PROBLEM REQUIREMENTS
I'd like the data below restated word for word, with the pictures left out.

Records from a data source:

----

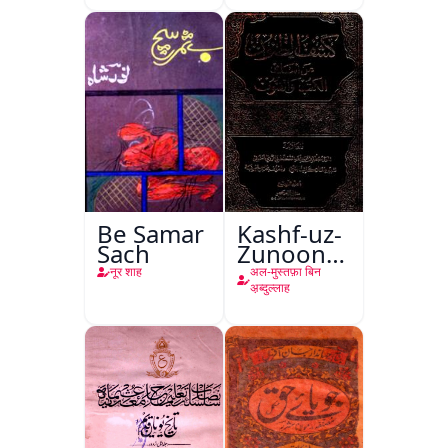
Be Samar
Kashf-uz-
Sach
Zunoon
An Asami-
नूर शाह
अल-मुस्तफ़ा बिन
ul-kutub-
अ़ब्दुल्लाह
Wal-
Funoon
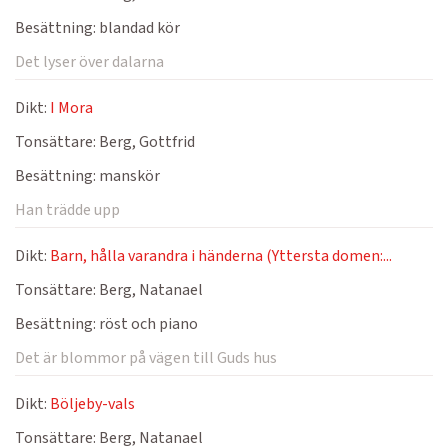
Besättning:
blandad kör
Det lyser över dalarna
Dikt:
I Mora
Tonsättare:
Berg, Gottfrid
Besättning:
manskör
Han trädde upp
Dikt:
Barn, hålla varandra i händerna (Yttersta domen:...
Tonsättare:
Berg, Natanael
Besättning:
röst och piano
Det är blommor på vägen till Guds hus
Dikt:
Böljeby-vals
Tonsättare:
Berg, Natanael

----

COMPLETED TASK
Be Samar
Kashf-uz-
Sach
Zunoon
An Asami-
नूर शाह
अल-मुस्तफ़ा बिन
ul-kutub-
अ़ब्दुल्लाह
Wal-
Funoon
Besättning:
blandad kör
Det lyser över dalarna
Dikt:
I Mora
Tonsättare:
Berg, Gottfrid
Besättning:
manskör
Han trädde upp
Dikt:
Barn, hålla varandra i händerna (Yttersta domen:...
Tonsättare:
Berg, Natanael
Besättning:
röst och piano
Det är blommor på vägen till Guds hus
Dikt:
Böljeby-vals
Tonsättare:
Berg, Natanael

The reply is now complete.